Advantage of Semantic Data
The World Wide Web Consortium (W3C) has coined the term Semantic Web to describe the methods and technologies proposed to allow machines to understand the meaning (semantics) of information on the Web.
Of course, this means that the Web must contain semantic data to provide the advantages of a semantic search. Today Semantic Web technologies have found use/adoption among core specialized communities and organizations to a greater degree than the Web. It appears that practical constraints for adoption are less of an obstacle when domain and scope is more limited. However, particularly as use of a common ontology becomes more feasible, semantic databases and the Semantic Web will continue to grow.
Semantic data is assembled in a graph database that is unlike the more common relational and hierarchical databases that have some elements of data (nodes or tables) that are more important than others.
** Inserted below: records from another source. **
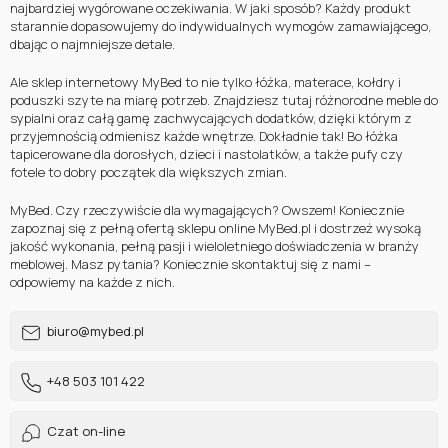
najbardziej wygórowane oczekiwania. W jaki sposób? Każdy produkt
starannie dopasowujemy do indywidualnych wymogów zamawiającego,
dbając o najmniejsze detale.
Ale sklep internetowy MyBed to nie tylko łóżka, materace, kołdry i
poduszki szyte na miarę potrzeb. Znajdziesz tutaj różnorodne meble do
sypialni oraz całą gamę zachwycających dodatków, dzięki którym z
przyjemnością odmienisz każde wnętrze. Dokładnie tak! Bo łóżka
tapicerowane dla dorosłych, dzieci i nastolatków, a także pufy czy
fotele to dobry początek dla większych zmian.
MyBed. Czy rzeczywiście dla wymagających? Owszem! Koniecznie
zapoznaj się z pełną ofertą sklepu online MyBed.pl i dostrzeż wysoką
jakość wykonania, pełną pasji i wieloletniego doświadczenia w branży
meblowej. Masz pytania? Koniecznie skontaktuj się z nami –
odpowiemy na każde z nich.
biuro@mybed.pl
+48 503 101 422
Czat on-line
A graph DB uses arbitrary object relations with no intrinsic importance.
For comparison:
- A Relational Model uses SQL data and query syntax and the Primary Key Value is searched with SQL.
- A Hierarchical Model uses XML data and a Unique Attribute Key search with XPath.
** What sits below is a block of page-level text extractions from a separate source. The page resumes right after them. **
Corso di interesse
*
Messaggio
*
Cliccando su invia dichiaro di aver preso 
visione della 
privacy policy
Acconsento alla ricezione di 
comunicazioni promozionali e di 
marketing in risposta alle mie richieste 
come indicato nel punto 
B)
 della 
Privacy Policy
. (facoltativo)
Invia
- A Graph Model uses RDF/XML data and a RDFS/OWL syntax semantic search with SPARQL.
In the Semantic Model:
- RDF (Resource Description Framework) is a simple language for expressing a RDF statement.
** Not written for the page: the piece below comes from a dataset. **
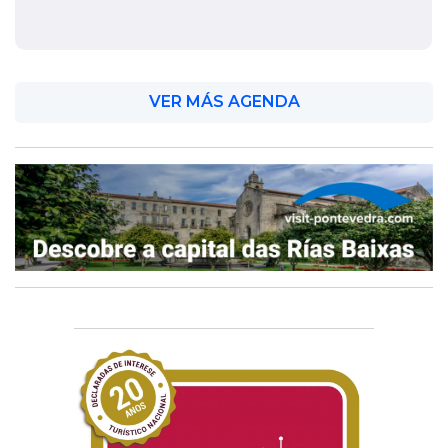
VER MÁS AGENDA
- RDF/XML is syntax to express a RDF graph as a XML document.
- RDFS (RDF Schema) extends the vocabulary of simple RDF.
- OWL further extends the RDFS vocabulary.(RDFS and OWL are namespaces on W3C)
- SPARQL (Search Protocol and RDF Query Language or “sparkle”) is a query language for semantic data similar to SQL.
An RDF or triple is a statement with three constituent parts: a subject, a predicate, and an object, such as the sky (subject) is (predicate or “link”) blue (object or property) In RDF/XML each part is defined by a URI (Universal Link Identifier). Where this becomes most confusing for those starting out with RDF is the concept that a subject in one RDF/XML can be an object of a property in another RDF/XML statement. It takes learning and experience to understand and use this concept.
Without semantic data, the owners of separate SQL sites would have to decide on a common data format to share information that they could both understand. Unfortunately, this requires human intervention.
In the semantic data model, the same base ontology (such as DCMI or FOAF) for expressing the meaning behind the data is used by different sites that makes it available for SPARQL searching.
OWL (Web Ontology Language) classifies things in terms of semantics, or meaning, where a class is a group of “individuals” that share common characteristics. A machine reader “knows” if an individual is a member of a class and its object properties or data properties related to that OWL class.
SPARQL queries RDF datasets, rather like SQL queries a relational database, except SELECT identifies the triples values selected on the RDF graph that will be returned in the results and WHERE identifies the triple patterns on the RDF graph to be matched against the RDF dataset.